(13.03.15 14:21)Hachiko schrieb: Bei diesem Lied, besser gesagt Totentanz, graut es mir.
Und diesen Film kenne ich in seiner vollen Länge, da graut es einem ebenso.
Ist es denn eine Art Totentanz, oder war das nur eine Assoziation im historischen Kontext mit den Ereignissen, die im Film angeprochen werden? Der kulturelle Hintergrund dieses Liedes würde mich sehr interessieren. Also wie ob und wie der Tanz traditionell eingesetzt wurde.
(13.03.15 14:21)Hachiko schrieb: Diese politisch engagierte Frau ist auch eine hervorragende Brecht-Interpretin, gesungen in deutscher Sprache.
Und ihr Stil ist ganz ihr eigener und lässt keinen türkischen Einfluss erkennen.
Hör mal hier:
https://www.youtube.com/watch?v=qw03_CEVifc
Ja, so kenne ich Milva. Klassisch italienisch. Auch wenn Brecht der Mann war, der kein Wort der Kritik für die DDR gefunden hat und mit Eisler seine Propaganda als "Neue deutsche Volksmusik" verkaufte... ältere Werke Brechts sind natürlich zurecht Klassiker.
Aber du musst mein Kompliment an Milva nicht so energisch zurückweisen. Ich weiß nicht, was du unter "türkischen Einfluss" verstehst.
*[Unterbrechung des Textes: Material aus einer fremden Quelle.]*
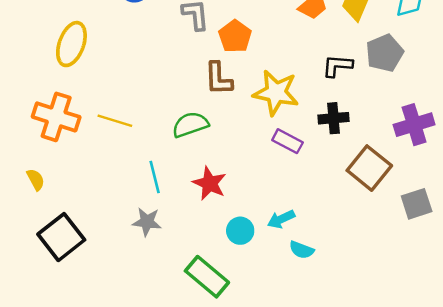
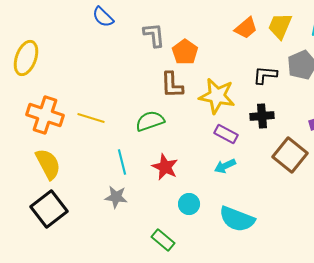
yellow ellipse: (71, 44) -> (26, 58), moved
yellow semicircle: (36, 180) -> (48, 164), moved, size x1.8
cyan arrow: (281, 219) -> (225, 166), moved
cyan semicircle: (302, 250) -> (237, 219), size x1.8
green rectangle: (207, 277) -> (163, 240), size x0.7

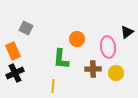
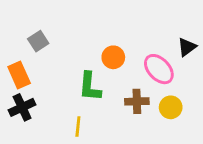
gray square: (26, 28) -> (38, 41), turned 32
pink ellipse: (108, 47) -> (159, 69), turned -35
Viele Deutsche denken beim zum Reizwort verkommenen Schlagwort "türkisch" an Arabesk oder gar an Bauchtanzmusik, aber ich habe mit "Stil erinnert mich an die besseren Vertreter der türkischen Sanat-Musik, die sich durch künstlerisch ernste Epik aus dem Schlagerkitsch der Zeit erhoben" auf einen jüngeren Sanatstil angespielt, also eine musikalisch durchaus anspruchsvolle Richtung der Massenmusik aus der Zeit der kemalistischen Republik. Die ernsthafte Beschäftigung mit den traditionellen Wurzeln der Musik und moderne Anwendung steht in keinem Vergleich zum deutschen Schlager und anderer europäischer Formen der muskalischen Abflachung.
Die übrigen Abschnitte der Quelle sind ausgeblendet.